Iran has hacked our drones at least once (or netted one out of the sky and claimed to have hacked it). If they actually hacked it, drone war could get very interesting in the future. Personally, I think they did a physical capture and only claimed to have hacked it, but as long as most of the attacks by US drones are on Sunnis, the Shiites don't really care that much.

Basically, I'd heard that senior military were threatening to resign if Bush started a preemptive nuclear war with Iran.

I assume Fox News is paid advertising like most news. Having been in the National Archives, I tend to wonder what's the contemporary parallel of what I read about what wasn't in the news then. One thing I think it's safe to count on is that nothing really important shows up in the news absent someone leaking to reporters, which tends to be rare. The US has shown its real commitment to free flow of information by jailing Bradley Manning.

If I were Nicaraguan (and even though I'm not), I wouldn't see any differences between anyone from the North and people from the South (and the South in cultural terms begins somewhere in South Carolina). North Americans are North Americans; Northerners have much difficulty understanding Southern ways. Asking people here to learn English when the biggest tourist market for NIcaragua is South American and inter-regional is to assume that North Americans are the only people who matter. My friend who visited was horrified that people didn't speak English as much as they did in Ecuador, but she wouldn't be horrified if she knew that Tibetans are resisting learning Mandarin.

Tourism is not a way to lift people out of poverty if a region has any other alternatives (other than agriculture). Whether Nicaragua has other alternatives, or can develop other alternatives is an issue it's going to have to work out. But breaking up the big farms and setting up rural folks as small farmers with some alternative sources of cash income would be good in the long run, as politically difficult as this might be.

What will make it uncomfortable for expats (and nobody will care what flavor of expat you claim to be), is if people who are small farmers find themselves pushed off the land and forced into picking coffee (as they were in the 19th and 20th Centuries. I'd actually be ironically amused if they started hating us.

I've always found that someone in the airport spoke English and would volunteer to help if you asked. Miami Airport was far worse for nobody speaking English at all than Managua. Most of the time here, I have been able to find someone who could assist if my Spanish wasn't up to the task (a fair number of people have lived in the US and come back).
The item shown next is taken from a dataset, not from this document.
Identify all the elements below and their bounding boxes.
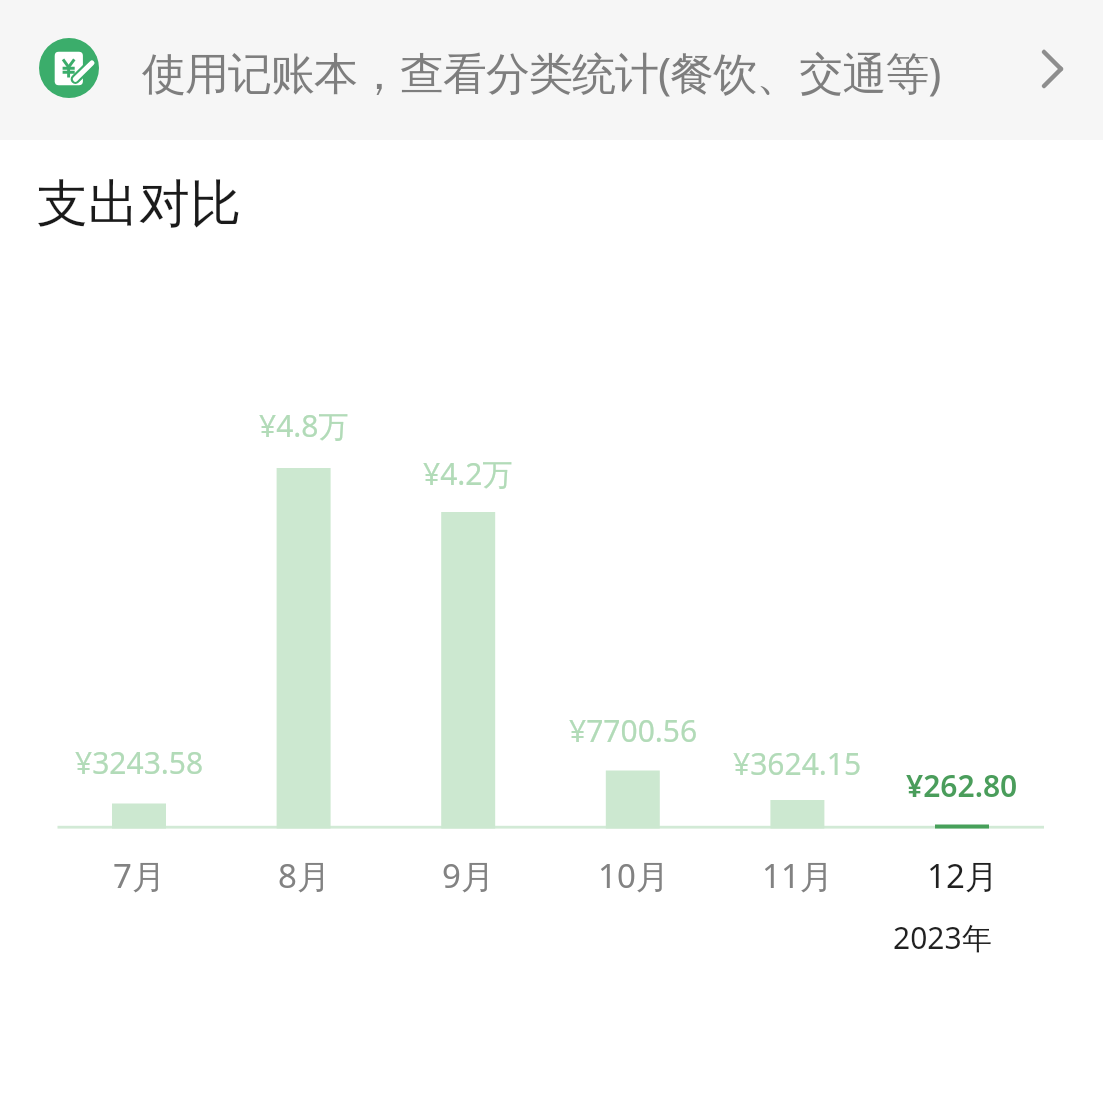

English is the third most commonly spoken language on the planet, after Mandarin and Spanish.

In this hemisphere, probably more Spanish-speakers than English-speakers.

Also, seriously, I have never ever lived or been anywhere where people liked tourists if they had more than a handful per year to deal with. This includes New York, San Francisco, Vermont, rural Virginia. Tourists are more tolerable if they're from your own culture. If people here this whiny "you should be more like us" crap, they'll hate tourists even more. I've even heard from a friend who lived in France that during the off season in Paris, a store owner where she shopped regularly would work to understand her less than good French. Same guy, a few months later, during tourist season, had no patience for her bad French at all. Other friends who'd traveled in Paris said that most Yankee tourists didn't get politeness, the necessary exchange of pleasantries before settling down to shopping (and I've had that chain yanked by one of my friends who runs a shop I go to when I was in too big a hurry). Everyone dislikes tourists even if they're making money from them (Qualla Boundary is particularly this way; the Lumbee Indians put on a pageant which is about Lumbee heros killing Confederates who killed their people, which tell us white folks quite a bit).

If most of the people in a culture that's being invaded by tourists are otherwise engaged and the tourists are just those obnoxious French folks on the subway who don't realize some New Yorkers understand French, then the friction is minimal. If tourists are far wealthier than the locals, you get more friction (one guy here appears to hate me for some reason, but I never otherwise get any anti-American hassles, if that is even an anti-American hassle), more confrontative robberies. One Nicaraguan here who is one of the ten Jinotegans who'd like to see more tourism in the area said of Granada that they hate tourists there, and he was hoping that it didn't come that here.

Tourists in numbers, especially those who want to import their brands of entertainment and life styles, are obnoxious anywhere. If there are other ways to make money in the receiving culture, then it's not a big problem, just a minor irritant when one runs into someone who speak rubbish about what Americans are like. If it turns out to be a big problem, Nicaraguans know where they hid their AK-47s. I actually stopped worrying about this after hearing from some of the working class Nicaraguans. If we become as obnoxious as the Somozas, they'll fix the problem the classic Nicaraguan way.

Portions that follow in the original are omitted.